Window Screen Repair and Replacement in Cache Valley, Utah

Torn screen letting the bugs in? Frame bent, or a screen missing entirely? T&K Glass repairs window screens and builds new custom screens across Logan and all of Cache Valley. It is one of the most affordable things we do and one of the fastest ways to make a house more livable in the summer. We are a family-owned glass shop in Hyde Park, and yes, screens count; if it goes in a window or a door, we handle it. Free estimates. Call (435) 258-5456.

Screens are easy to ignore until the first warm evening when you want the windows open and the mosquitoes have other plans. If yours are torn, sagging, or gone, this is a small fix that pays off every summer night.

Screen work we do

Rescreening (new mesh in your existing frame). If your screen frame is still straight and solid but the mesh is torn, stretched, or full of holes, we can often just replace the screen material and save you the cost of a whole new frame. New mesh, tight and clean, in the frame you already have.

New custom screens. When the frame is bent, corroded, or missing, we build a new screen sized to your window. Made to fit the opening exactly, so it seats properly and stays put instead of falling out every time the wind gusts.

Frame repair.
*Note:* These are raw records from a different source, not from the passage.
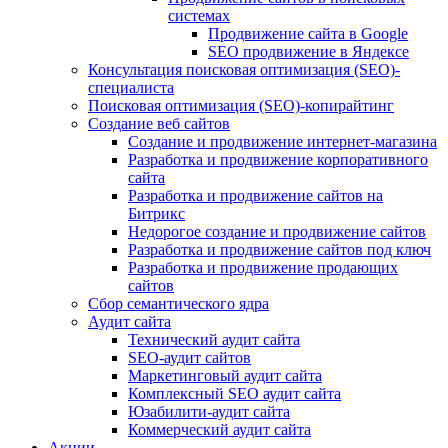
системах
Продвижение сайта в Google
SEO продвижение в Яндексе
Консультация поисковая оптимизация (SEO)-
специалиста
Поисковая оптимизация (SEO)-копирайтинг
Создание веб сайтов
Создание и продвижение интернет-магазина
Разработка и продвижение корпоративного
сайта
Разработка и продвижение сайтов на
Битрикс
Недорогое создание и продвижение сайтов
Разработка и продвижение сайтов под ключ
Разработка и продвижение продающих
сайтов
Сбор семантического ядра
Аудит сайта
Технический аудит сайта
SEO-аудит сайтов
Маркетинговый аудит сайта
Комплексный SEO аудит сайта
Юзабилити-аудит сайта
Коммерческий аудит сайта
Акции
Bent corners, broken corner keys, and loose spline that lets the mesh sag; the small hardware failures that make a screen useless. Often a quick fix.

Door screens and sliding screen doors. Patio slider screens take a beating from kids, pets, and wind, and they are one of the most common screen calls we get. We repair and replace sliding screen doors and the mesh in them.

A mesh for every problem. Everyday fiberglass, fine no-see-um weave, tough pet-resistant mesh, or heat-cutting solar screen; more on choosing below. We match the mesh to the actual problem you are having.

How to tell what your screen actually needs

You can usually diagnose a screen yourself in about ten seconds, which helps us give you a faster answer on the phone:

  • Small hole or tear, frame straight and square? That is a rescreen. The frame stays, the mesh gets replaced. Cheapest fix there is.
  • Mesh sagging or bellied out but not torn? The spline (the rubber cord that pins the mesh into the frame) has loosened or the mesh has stretched. A rescreen tightens it right back up.
  • Corner popped apart or frame bent? Screen frames are held together with little plastic corner keys that get brittle in the sun. A single bad corner is often a quick repair; a frame that is bent along its length is usually better replaced.
  • Screen falls out of the window or will not stay in the track? The frame has lost its shape or the spring pins are shot. We will check whether it is fixable or whether a new screen sized to the opening is the smarter buy.
  • Screen missing entirely? No problem, and very common on homes that changed hands. We measure the opening and build a new one to fit.

If you are not sure, that is fine too. Send a photo when you call and we will tell you which bucket it falls in.

How screen work goes

  1. Call for a free estimate: (435) 258-5456. Tell us how many screens, what is wrong, and roughly what size. For screens, a quick description and a photo usually gets you a real ballpark on the first call.
  2. We measure and build or repair. Rescreening and simple frame fixes are quick. New custom screens are built to your window's exact size. Because screen work is straightforward, it is usually one of our faster turnarounds.
  3. We make sure they fit. A screen that does not seat right is worse than no screen, so we check that each one sits flush and holds in the window or track before we call it done.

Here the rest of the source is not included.